Legacy telcos chalk up historically bad financial results


Forward looking statement.

It’s hard times for legacy telephone companies, at least the sort that have to rely on wireline – mostly copper – systems to serve customers. The plummeting share prices of Frontier Communications, CenturyLink and Windstream have gone where no telco has gone before. According to a story by Sean Buckley in FierceTelecom, that’s the conclusion of financial analysts at Cowen…

“Shares in the wireline [incumbent/rural carrier] space (CenturyLink, Frontier, Windstream) have endured the worst three consecutive quarters in industry history, with shares plummeting an average of -20% in 4Q16, -21% in 1Q17, and -24% in 2Q17 (we note another -5% in 3Q17 thus far), mostly from Frontier and Windstream as CenturyLink shares are being supported by the Level 3 acquisition,” Cowen said in a research note…

Overall, the three companies face the industry-wide challenge of balancing strategic service growth with ongoing legacy service declines and losing market share to cable operators.

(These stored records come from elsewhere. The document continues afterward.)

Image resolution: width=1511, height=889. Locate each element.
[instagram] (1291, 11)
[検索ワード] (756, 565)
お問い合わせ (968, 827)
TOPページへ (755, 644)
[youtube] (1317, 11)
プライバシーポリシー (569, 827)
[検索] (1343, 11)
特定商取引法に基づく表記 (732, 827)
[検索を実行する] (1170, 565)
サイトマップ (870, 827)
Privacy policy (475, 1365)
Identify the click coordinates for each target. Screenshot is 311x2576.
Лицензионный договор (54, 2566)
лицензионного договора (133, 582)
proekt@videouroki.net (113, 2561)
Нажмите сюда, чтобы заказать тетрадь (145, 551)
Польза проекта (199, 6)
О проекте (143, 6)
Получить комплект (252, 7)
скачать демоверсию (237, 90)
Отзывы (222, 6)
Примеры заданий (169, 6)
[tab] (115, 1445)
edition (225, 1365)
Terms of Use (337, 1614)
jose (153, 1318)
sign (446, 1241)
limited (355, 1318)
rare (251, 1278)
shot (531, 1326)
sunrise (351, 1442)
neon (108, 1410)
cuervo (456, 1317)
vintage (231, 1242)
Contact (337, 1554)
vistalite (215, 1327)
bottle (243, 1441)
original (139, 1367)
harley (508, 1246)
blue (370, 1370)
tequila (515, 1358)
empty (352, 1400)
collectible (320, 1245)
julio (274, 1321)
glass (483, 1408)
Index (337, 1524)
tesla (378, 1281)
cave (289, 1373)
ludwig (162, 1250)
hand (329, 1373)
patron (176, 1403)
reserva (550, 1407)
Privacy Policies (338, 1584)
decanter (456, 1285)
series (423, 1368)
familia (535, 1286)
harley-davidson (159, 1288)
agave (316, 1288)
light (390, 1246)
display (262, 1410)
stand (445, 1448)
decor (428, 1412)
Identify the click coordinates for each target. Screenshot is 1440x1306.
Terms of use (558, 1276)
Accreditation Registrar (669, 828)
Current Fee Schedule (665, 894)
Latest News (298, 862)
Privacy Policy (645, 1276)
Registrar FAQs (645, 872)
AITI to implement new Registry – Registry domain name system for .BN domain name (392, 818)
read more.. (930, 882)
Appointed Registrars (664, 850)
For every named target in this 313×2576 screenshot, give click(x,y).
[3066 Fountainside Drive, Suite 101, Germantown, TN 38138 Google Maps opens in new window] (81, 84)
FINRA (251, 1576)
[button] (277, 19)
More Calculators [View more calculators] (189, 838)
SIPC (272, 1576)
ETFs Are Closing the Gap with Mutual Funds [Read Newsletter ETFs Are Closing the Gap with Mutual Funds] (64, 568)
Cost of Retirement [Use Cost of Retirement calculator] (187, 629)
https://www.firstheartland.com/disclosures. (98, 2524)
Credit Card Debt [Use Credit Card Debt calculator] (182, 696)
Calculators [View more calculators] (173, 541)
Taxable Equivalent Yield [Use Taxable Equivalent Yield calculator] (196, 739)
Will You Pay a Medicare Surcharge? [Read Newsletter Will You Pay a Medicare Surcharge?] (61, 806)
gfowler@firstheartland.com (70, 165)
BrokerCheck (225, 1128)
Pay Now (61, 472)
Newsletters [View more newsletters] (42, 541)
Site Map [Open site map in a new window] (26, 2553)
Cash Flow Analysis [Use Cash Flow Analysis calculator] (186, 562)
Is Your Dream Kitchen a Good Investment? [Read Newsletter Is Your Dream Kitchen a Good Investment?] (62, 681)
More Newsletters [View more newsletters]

Additionally, each of these companies has been dealing with specific headwinds in their businesses. Frontier has been challenged by integrating the properties it purchased from Verizon in California, Texas and Florida, while CenturyLink is dealing with a raft of lawsuits over alleged consumer fraud issues.

Windstream isn’t a factor in California, but Frontier and CenturyLink are, and both companies are showing increasing signs of desperation as they try to bend regulators and lawmakers to their will.

CenturyLink wants permission – quickly – to buy Level 3 and consolidate ownership of key long haul fiber routes in California into a cozy club of three monopoly-centric telcos. It needs a fast yes from the California Public Utilities Commission in order to close the deal by its self imposed end-of-September deadline, and its arguments and pleadings have taken on a shrill, incoherent tone.

Frontier is fighting on two fronts. Its attempts at the CPUC to derail competitive fiber builds in rural areas where it hoped to milk monopoly profits from decaying copper have pushed past the boundaries of truth, and its lobbyists are trying to get the California legislature to stop the bleeding by building a statutory wall.

Radical innovation is needed. Allowing Frontier and CenturyLink to hold businesses and consumers hostage will only be short term help, at a high long term price that Californians should not have to pay.